Rispetto al file originale, oltre a rimuovere tutti i commenti, ho rimosso anche la funzione che consente di dedicare una determinata quantità di RAM nel caso il sito WordPress fosse in modalità MULTISITE. Siccome questa modalità di utilizzo, la sconsiglio a prescindere (piuttosto comprate un dominio in più!), inoltre ho ottimizzato alcuni parametri che mettono ancora di più il turbo al vostro sito.

Dobbiamo poi andare a dire dopo quanto tempo massimo il server può restituire un messaggio di time-out di un processo (che non c’entra in realtà nulla col tempo di caricamento della pagina, ma piuttosto il tempo che il server deve dedicarsi per gestire il sito adeguatamente).

Dovrete mettere nel file .htaccess la stringa di codice che vi allego qua sotto…

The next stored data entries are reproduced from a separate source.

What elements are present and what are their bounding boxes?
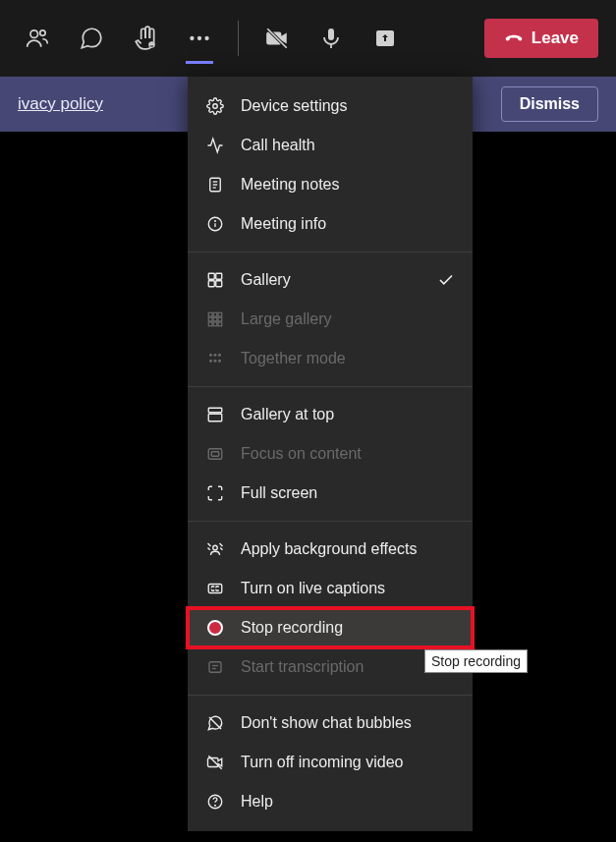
menu-large-gallery: Large gallery bbox=[188, 300, 473, 339]
svg-rect-33 bbox=[218, 322, 222, 326]
menu-device-settings[interactable]: Device settings bbox=[188, 86, 473, 126]
svg-point-7 bbox=[204, 36, 208, 40]
svg-line-47 bbox=[208, 548, 210, 550]
menu-stop-recording[interactable]: Stop recording bbox=[188, 608, 473, 647]
menu-call-health[interactable]: Call health bbox=[188, 126, 473, 165]
menu-label: Start transcription bbox=[241, 658, 364, 676]
svg-rect-30 bbox=[218, 317, 222, 321]
menu-full-screen[interactable]: Full screen bbox=[188, 474, 473, 513]
svg-rect-21 bbox=[208, 273, 214, 279]
svg-point-0 bbox=[30, 30, 38, 38]
leave-label: Leave bbox=[532, 28, 579, 48]
svg-point-1 bbox=[40, 30, 45, 35]
svg-point-37 bbox=[209, 360, 212, 363]
people-icon[interactable] bbox=[18, 19, 57, 58]
svg-rect-50 bbox=[209, 662, 221, 673]
menu-label: Don't show chat bubbles bbox=[241, 714, 412, 732]
menu-label: Large gallery bbox=[241, 310, 332, 328]
microphone-icon[interactable] bbox=[311, 19, 351, 58]
menu-label: Apply background effects bbox=[241, 540, 417, 558]
svg-rect-49 bbox=[208, 585, 222, 593]
menu-help[interactable]: Help bbox=[188, 782, 473, 821]
gallery-top-icon bbox=[205, 405, 225, 424]
menu-meeting-notes[interactable]: Meeting notes bbox=[188, 165, 473, 204]
grid-icon bbox=[205, 270, 225, 290]
menu-label: Meeting notes bbox=[241, 176, 340, 194]
svg-point-36 bbox=[218, 354, 221, 357]
menu-label: Stop recording bbox=[241, 619, 343, 637]
privacy-policy-link[interactable]: ivacy policy bbox=[18, 94, 103, 114]
svg-rect-32 bbox=[213, 322, 217, 326]
svg-point-3 bbox=[150, 43, 151, 44]
svg-rect-26 bbox=[213, 312, 217, 316]
menu-gallery[interactable]: Gallery bbox=[188, 260, 473, 300]
chat-off-icon bbox=[205, 713, 225, 733]
large-grid-icon bbox=[205, 309, 225, 329]
menu-together-mode: Together mode bbox=[188, 339, 473, 378]
svg-rect-23 bbox=[208, 281, 214, 287]
svg-point-44 bbox=[213, 545, 218, 550]
more-actions-menu: Device settings Call health Meeting note… bbox=[188, 77, 473, 831]
menu-meeting-info[interactable]: Meeting info bbox=[188, 204, 473, 244]
svg-rect-10 bbox=[328, 28, 334, 40]
svg-point-5 bbox=[190, 36, 194, 40]
camera-off-icon[interactable] bbox=[257, 19, 297, 58]
menu-label: Focus on content bbox=[241, 445, 362, 463]
svg-rect-40 bbox=[208, 408, 222, 413]
fullscreen-icon bbox=[205, 483, 225, 503]
menu-separator bbox=[188, 695, 473, 696]
svg-point-13 bbox=[213, 104, 218, 109]
svg-line-53 bbox=[209, 717, 221, 729]
focus-icon bbox=[205, 444, 225, 464]
menu-label: Together mode bbox=[241, 350, 346, 367]
svg-rect-29 bbox=[213, 317, 217, 321]
menu-label: Full screen bbox=[241, 484, 317, 502]
menu-label: Help bbox=[241, 793, 273, 811]
svg-rect-27 bbox=[218, 312, 222, 316]
menu-label: Turn on live captions bbox=[241, 580, 385, 597]
svg-rect-25 bbox=[208, 312, 212, 316]
menu-label: Gallery bbox=[241, 271, 291, 289]
transcription-icon bbox=[205, 657, 225, 677]
chat-icon[interactable] bbox=[72, 19, 111, 58]
info-icon bbox=[205, 214, 225, 234]
menu-label: Turn off incoming video bbox=[241, 754, 403, 771]
svg-point-39 bbox=[218, 360, 221, 363]
help-icon bbox=[205, 792, 225, 812]
dismiss-button[interactable]: Dismiss bbox=[501, 86, 598, 122]
menu-turn-off-incoming-video[interactable]: Turn off incoming video bbox=[188, 743, 473, 782]
svg-rect-43 bbox=[211, 452, 219, 457]
video-off-icon bbox=[205, 753, 225, 772]
menu-focus-on-content: Focus on content bbox=[188, 434, 473, 474]
svg-rect-24 bbox=[216, 281, 222, 287]
background-effects-icon bbox=[205, 539, 225, 559]
svg-rect-41 bbox=[208, 414, 222, 421]
menu-dont-show-chat-bubbles[interactable]: Don't show chat bubbles bbox=[188, 703, 473, 743]
svg-point-38 bbox=[214, 360, 217, 363]
svg-line-45 bbox=[208, 543, 211, 546]
menu-gallery-at-top[interactable]: Gallery at top bbox=[188, 395, 473, 434]
menu-turn-on-live-captions[interactable]: Turn on live captions bbox=[188, 569, 473, 608]
together-icon bbox=[205, 349, 225, 368]
leave-button[interactable]: Leave bbox=[484, 19, 598, 58]
hangup-icon bbox=[504, 28, 524, 48]
separator bbox=[238, 21, 239, 56]
menu-label: Call health bbox=[241, 137, 315, 154]
svg-line-48 bbox=[220, 548, 222, 550]
menu-separator bbox=[188, 386, 473, 387]
raise-hand-icon[interactable] bbox=[126, 19, 165, 58]
meeting-topbar: Leave bbox=[0, 0, 616, 77]
svg-point-6 bbox=[197, 36, 201, 40]
more-actions-button[interactable] bbox=[180, 19, 219, 58]
share-screen-icon[interactable] bbox=[365, 19, 405, 58]
menu-label: Meeting info bbox=[241, 215, 326, 233]
menu-separator bbox=[188, 521, 473, 522]
notes-icon bbox=[205, 175, 225, 195]
menu-separator bbox=[188, 252, 473, 253]
menu-apply-background-effects[interactable]: Apply background effects bbox=[188, 530, 473, 569]
gear-icon bbox=[205, 96, 225, 116]
svg-rect-31 bbox=[208, 322, 212, 326]
svg-point-35 bbox=[214, 354, 217, 357]
svg-rect-22 bbox=[216, 273, 222, 279]
record-icon bbox=[205, 618, 225, 638]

php_value max_execution_time 60

Oltre a queste accortezze, potreste anche velocizzare il caricamento del sito grazie ad una funzione che è attivabile sui server. La funziona di Varnish, un sistema avanzato di cache che velocizza il caricamento e lo rende fulmineo poiché rende statiche tutte le pagine non richiedendo quindi al server di dover allocare risorse eccessive per la computazione delle vostre richieste. In questo modo il sito è come se fosse un classico sito in HTML e basta.

Di questo però parlerò in un futuro articolo.

Buon divertimento con la vostra WordPress da corsa e alla prossima!